# Midnight mayhem



## Tendele (Nov 29, 2014)

I was awoken by my dogs barking last nigt and then heard them whimpering which is a sign they have chased something down a hole or up a tree and can't get to it. I got my catty and ammo and my headtorch and went outside to see what was going on. They had chased a possum up a peach tree. Last week I shot one which was in my plum tree. It was right at the top and semi covered by leaves. I took a shot which I must admit was a lucky one because these things are tough. My ammo was a 14 gram piece of lead which I cast in a wooden mould and then cut to size with some Side-cutters. It is heavy and has really sharp points. Anyhow I was surprised to see the possum just slump down into the branches and blood dripping put of its head. I got a long stick and pushed it out of the tree onto the ground wher the dogs got into it, hence its lack of fur in some places. The dogs are two fox terrier crosses and just love chasing anything furry. When i managed to get it back from them I saw that the shot had entered its head just below the ear. As I say it was a lucky shot, but as a famous golfer once said " the more I practice the luckier I get."


----------



## Charles (Aug 26, 2010)

Very effective ... good shooting! Pest control at its best.

Cheers .... Charles


----------



## Chuck Daehler (Mar 17, 2015)

NICE SHOT. Nice SS too! Some righteous banding as well.
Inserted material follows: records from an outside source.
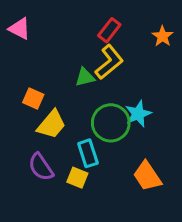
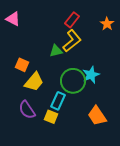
cyan rectangle: (88, 153) -> (58, 101), turned 42

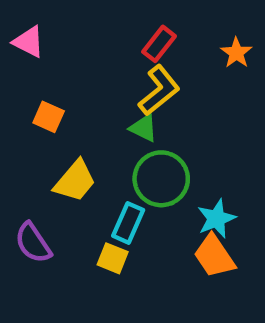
green triangle: (56, 51) -> (144, 128), moved, turned 40
orange square: (22, 65) -> (49, 117), moved
cyan star: (91, 75) -> (216, 219), moved
purple semicircle: (27, 110) -> (33, 243), moved

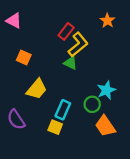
red rectangle: (159, 44) -> (66, 31), moved
orange star: (236, 53) -> (107, 21), moved
green circle: (161, 179) -> (92, 104), moved, size x0.6
cyan star: (216, 219) -> (106, 90), moved

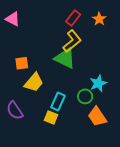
red rectangle: (66, 31) -> (73, 18), moved
orange square: (24, 58) -> (22, 63), moved, turned -32
green triangle: (70, 63) -> (65, 58), size x1.6

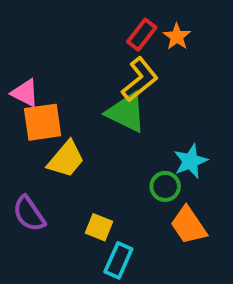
pink triangle: (13, 19) -> (25, 93), moved
orange star: (99, 19) -> (177, 37), moved
orange square: (22, 63) -> (43, 122), size x1.5
cyan rectangle: (58, 101) -> (118, 260), moved

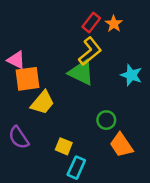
cyan star: (190, 161) -> (131, 75), moved, turned -30

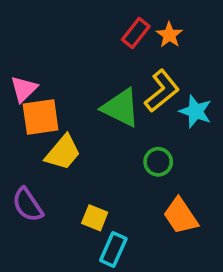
yellow L-shape: (90, 51) -> (162, 91), moved
pink triangle: (16, 60) -> (24, 89), turned 48
green circle: (106, 120) -> (158, 162), moved

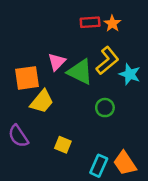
red rectangle: (136, 33) -> (90, 22), turned 48
pink triangle: (24, 89) -> (57, 62), moved
orange trapezoid: (181, 216) -> (125, 163), moved
cyan rectangle: (113, 249) -> (99, 166), moved

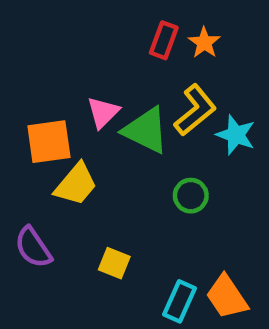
red rectangle: (90, 22) -> (164, 40), turned -66

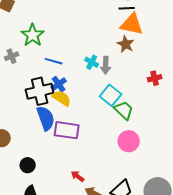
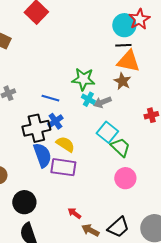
green star: (33, 35) -> (83, 79), moved, turned -30
gray arrow: (106, 65) -> (102, 102), turned 66
yellow semicircle: (62, 98) -> (65, 144), moved
black circle: (28, 165) -> (24, 202), size x1.5

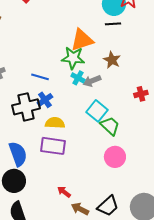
orange triangle: (128, 61) -> (82, 40), moved, turned -30
yellow semicircle: (65, 144) -> (55, 123), turned -30
blue semicircle: (42, 155) -> (18, 154), moved

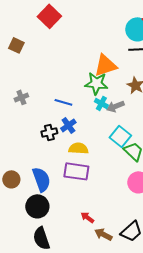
black cross: (26, 107) -> (49, 132), size x0.6

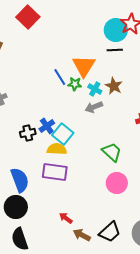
orange triangle: (105, 65) -> (84, 66), turned -40
green star: (96, 83) -> (75, 84), size x0.6
blue line: (63, 102) -> (60, 77), moved, turned 42
cyan cross: (101, 103) -> (95, 89), moved
cyan square: (120, 136) -> (63, 134), moved

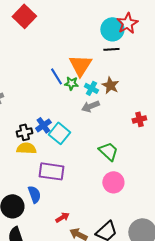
yellow semicircle: (57, 149) -> (26, 148), moved
blue semicircle: (20, 180) -> (34, 194), moved, size x0.7
red arrow: (66, 218) -> (62, 217), turned 112

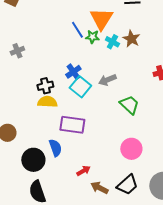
gray arrow: (90, 106) -> (107, 80), moved
blue cross: (43, 125) -> (73, 72), moved
pink circle: (113, 182) -> (131, 149), moved

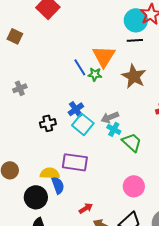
brown star: (131, 39) -> (134, 76), size x1.4
cyan cross: (112, 42) -> (114, 129), moved
yellow semicircle: (47, 102) -> (50, 173), moved

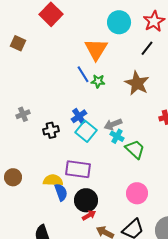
cyan circle: (136, 20) -> (119, 22), moved
black line: (135, 40) -> (147, 48), moved, turned -49
orange triangle: (104, 56) -> (96, 49), moved
gray cross: (20, 88) -> (23, 114), moved
black circle: (36, 197) -> (86, 200), moved

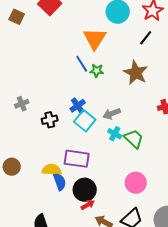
brown square: (18, 43) -> (17, 17), moved
cyan cross: (117, 136) -> (115, 134), moved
When I hunted - bow/slingshot when young (back when Custer was a private), I could hit game much better than I could hit inanimate targets. My two amigos, partners in crime, exclaimed how good I was on game but not as good on targets. I think this is true with many shooters. It's not luck, it's just the hunter's instincts peaking when live game is the target instead of something boring. A little adrenalin and focus can do a lot to the mind and body.

Yep, true over populated crop/fruit eating pests do need culling. When I was in NZ I was a typical tourist -bought wool items and 2 really nice sheep skins for beside the bed on the floor. I also bought a possum skin. Again, typical tourist (jade stuff and bone fish hooks too adding to the tourist image). I found out that zillions of possums plagued the area and that they were literally out of control and would I please buy some more pelts to create more demand for them! One was enough thanks but it was a really nice little pelt and I do wish I'd bought a few dozen to have made into a jacket liner for a custom leather jacket I had made here. It reminded me in a way of a rabbit pelt.

Bet you could trade them for stuff on this forum (given the fanatics of U.S. Customs pass it and if tanned, they would).


----------



## BockBorg (Dec 30, 2015)

Nice shot


----------



## K Williams (Dec 9, 2015)

Yeah, the NZ version of opossum definitely looks better than the US type. LOL


----------